As the saying goes, when life gives you lemons, make a whiskey sour. To this extent, Traditionis Custodes may be a blessing in disguise in the long run. Let me explain.
Two things seem clear from the motu proprio. One, in fact, is clear. The Extraordinary Rite may now be celebrated only with the permission of the local bishop or only by certain religious communities (e.g., FSSP). The other is that Pope Francis sees the celebration of the EF as a sort of “up or down” acceptance of the “legitimacy” of Vatican II.
It is to this later point that, in the long run, there may be good news. No one can contest the “legitimacy” of Vatican II, just as no one can contest the “legitimacy” of Vatican I or any of the other twenty-one ecumenical councils of the Church. They happened. They are historical facts. In this respect, I could no more question them than I could question the “legitimacy” of the Missouri Compromise of 1820.

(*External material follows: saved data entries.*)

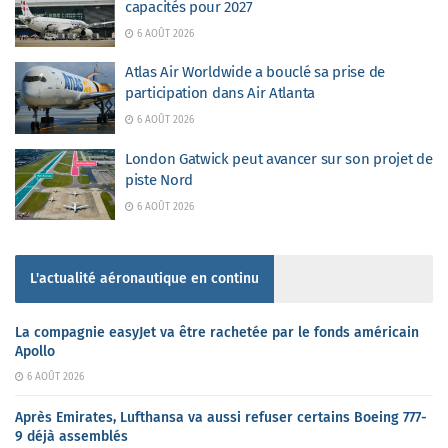
capacités pour 2027
6 AOÛT 2026
Atlas Air Worldwide a bouclé sa prise de
participation dans Air Atlanta
6 AOÛT 2026
London Gatwick peut avancer sur son projet de
piste Nord
6 AOÛT 2026
L'actualité aéronautique en continu
La compagnie easyJet va être rachetée par le fonds américain
Apollo
6 AOÛT 2026
Après Emirates, Lufthansa va aussi refuser certains Boeing 777-
9 déjà assemblés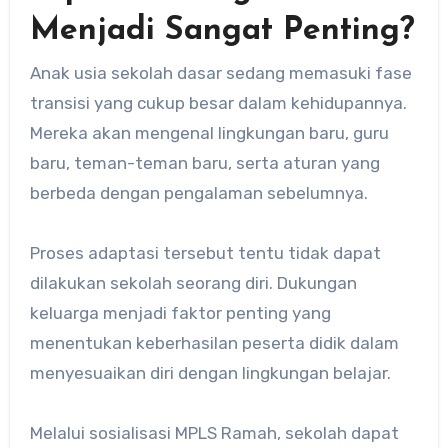
Menjadi Sangat Penting?
Anak usia sekolah dasar sedang memasuki fase
transisi yang cukup besar dalam kehidupannya.
Mereka akan mengenal lingkungan baru, guru
baru, teman-teman baru, serta aturan yang
berbeda dengan pengalaman sebelumnya.
Proses adaptasi tersebut tentu tidak dapat
dilakukan sekolah seorang diri. Dukungan
keluarga menjadi faktor penting yang
menentukan keberhasilan peserta didik dalam
menyesuaikan diri dengan lingkungan belajar.
Melalui sosialisasi MPLS Ramah, sekolah dapat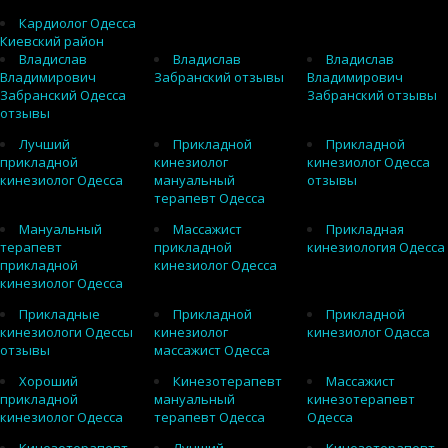
Кардиолог Одесса
Киевский район
Владислав
Владислав
Владислав
Владимирович
Забранский отзывы
Владимирович
Забранский Одесса
Забранский отзывы
отзывы
Лучший
Прикладной
Прикладной
прикладной
кинезиолог
кинезиолог Одесса
кинезиолог Одесса
мануальный
отзывы
терапевт Одесса
Мануальный
Массажист
Прикладная
терапевт
прикладной
кинезиология Одесса
прикладной
кинезиолог Одесса
кинезиолог Одесса
Прикладные
Прикладной
Прикладной
кинезиологи Одессы
кинезиолог
кинезиолог Одасса
отзывы
массажист Одесса
Хороший
Кинезотерапевт
Массажист
прикладной
мануальный
кинезотерапевт
кинезиолог Одесса
терапевт Одесса
Одесса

The whole point has been what did Vatican II actually mean? It was not a dogmatic or doctrinal one. Anything a Catholic was supposed to believe as a matter of faith before Vatican II he was required to believe as a matter of faith after Vatican II. Instead, Vatican II was a pastoral council and, in this regard, is legitimate, but it is also a “period piece,” like an annual meeting of the board of directors. It met, at a certain point in history, to address the needs of the Church at that point in history. To what extent it succeeded is a subject open to debate and beyond this piece.

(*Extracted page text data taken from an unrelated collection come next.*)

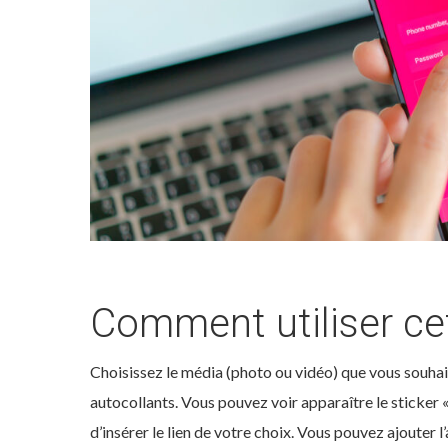
Comment utiliser cet
Choisissez le média (photo ou vidéo) que vous souhait
autocollants. Vous pouvez voir apparaître le sticker «
d’insérer le lien de votre choix. Vous pouvez ajouter 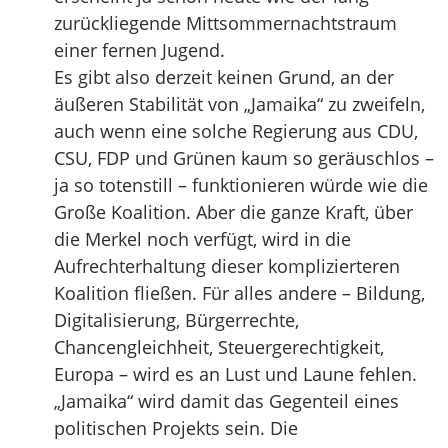
zurückliegende Mittsommernachtstraum
einer fernen Jugend.
Es gibt also derzeit keinen Grund, an der
äußeren Stabilität von „Jamaika“ zu zweifeln,
auch wenn eine solche Regierung aus CDU,
CSU, FDP und Grünen kaum so geräuschlos –
ja so totenstill – funktionieren würde wie die
Große Koalition. Aber die ganze Kraft, über
die Merkel noch verfügt, wird in die
Aufrechterhaltung dieser komplizierteren
Koalition fließen. Für alles andere – Bildung,
Digitalisierung, Bürgerrechte,
Chancengleichheit, Steuergerechtigkeit,
Europa – wird es an Lust und Laune fehlen.
„Jamaika“ wird damit das Gegenteil eines
politischen Projekts sein. Die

It may be a good thing, though, if Traditionis Custodes forces the Church—laity and clergy—to think about that. The average Catholic would be hard-pressed to name, much less explain, any of the documents of Vatican II. I suppose most prelates could name most of the documents, but I think you would find some good arguments even there as to what those documents actually mean. The documents themselves are the sort of long, turgid affairs you would expect from committees. They seem to fit Mark Twain’s definition of a classic: something that everybody wants to have read but that nobody wants to read. Maybe we should read them and see if the shoe still fits.
No, the arguments seem mostly to be about the nebulous “spirit” of Vatican II. Pope Francis is definitely on the side that this spirit means “openness,” “dialogue,” and “tolerance”; letting every voice be heard (unless, it now seems, if that voice speaks Latin). These, too, are hazy terms that can mean about as much—or as little—as a pope wants them to. As we’ve seen in Pope Francis’s volte face from Pope Benedict on the Mass, they can change from pontiff to pontiff and risk making the papacy into a sort of religious presidency, not so much a rock of foundation as aluminum siding.

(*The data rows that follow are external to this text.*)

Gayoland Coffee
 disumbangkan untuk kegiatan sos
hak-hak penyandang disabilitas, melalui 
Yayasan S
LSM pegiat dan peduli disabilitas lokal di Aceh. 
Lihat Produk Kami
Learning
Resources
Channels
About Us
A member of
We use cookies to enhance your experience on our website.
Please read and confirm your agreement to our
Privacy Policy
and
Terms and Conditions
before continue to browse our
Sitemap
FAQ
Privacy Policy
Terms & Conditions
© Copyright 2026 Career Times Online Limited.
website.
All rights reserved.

If Vatican II did mean any one certain thing, it was the “universal call to holiness.” This was not new but just a reiteration of the Gospel. The call is a good thing if it makes Catholics study and live their faith more deeply. This, though, is problematic for those of Pope Francis’s thinking because those that do this tend to be more of the traditional “mind-set” about which he expresses such grave reservations. So, as far as Vatican II promoting learning and living the faith, traditional Catholics would say, “Bring it on.”
To his credit, Pope Francis seems desirous of avoiding any kind of schism. That would explain both his tolerance of the German bishops and his allowance of the continuance of the EF in some communities. He doesn’t want another Luther and he doesn’t want another Lefebvre. But he sees those preferring the EF through a sort of bifocals. On the one hand, he sees them as wanting to go back to the “good old days” of pre-Vatican II; yet many, if not most, of those wanting the EF can’t. They have no recollection of that time; they would have to be octogenarians.
On the other hand, he seems to suspect the younger priests and laity, among whom the EF is gaining adherents. This explains why he restricts permission to the bishops—most of whom he has appointed—and not to the priests, many of whom are more of that—here’s that word again—traditional way of thinking. The cardinals and bishops of the “spirit” are the “new old-fashioned”; they’re trying to sell eight-track tapes.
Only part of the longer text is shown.